__Assigned task__
All entries need to be written out verbatim, with pictures omitted.

Saved entries:
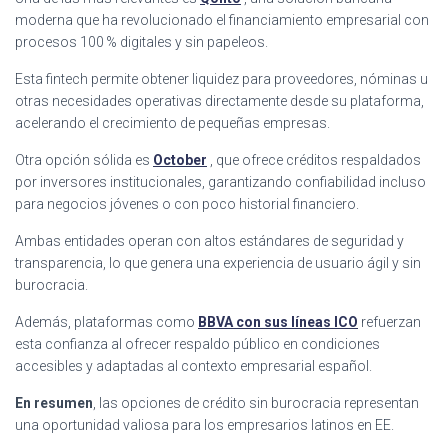
moderna que ha revolucionado el financiamiento empresarial con
procesos 100 % digitales y sin papeleos.
Esta fintech permite obtener liquidez para proveedores, nóminas u
otras necesidades operativas directamente desde su plataforma,
acelerando el crecimiento de pequeñas empresas.
Otra opción sólida es
October
, que ofrece créditos respaldados
por inversores institucionales, garantizando confiabilidad incluso
para negocios jóvenes o con poco historial financiero.
Ambas entidades operan con altos estándares de seguridad y
transparencia, lo que genera una experiencia de usuario ágil y sin
burocracia.
Además, plataformas como
BBVA con sus líneas ICO
refuerzan
esta confianza al ofrecer respaldo público en condiciones
accesibles y adaptadas al contexto empresarial español.
En resumen
, las opciones de crédito sin burocracia representan
una oportunidad valiosa para los empresarios latinos en EE.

__Answer__
moderna que ha revolucionado el financiamiento empresarial con
procesos 100 % digitales y sin papeleos.
Esta fintech permite obtener liquidez para proveedores, nóminas u
otras necesidades operativas directamente desde su plataforma,
acelerando el crecimiento de pequeñas empresas.
Otra opción sólida es
October
, que ofrece créditos respaldados
por inversores institucionales, garantizando confiabilidad incluso
para negocios jóvenes o con poco historial financiero.
Ambas entidades operan con altos estándares de seguridad y
transparencia, lo que genera una experiencia de usuario ágil y sin
burocracia.
Además, plataformas como
BBVA con sus líneas ICO
refuerzan
esta confianza al ofrecer respaldo público en condiciones
accesibles y adaptadas al contexto empresarial español.
En resumen
, las opciones de crédito sin burocracia representan
una oportunidad valiosa para los empresarios latinos en EE.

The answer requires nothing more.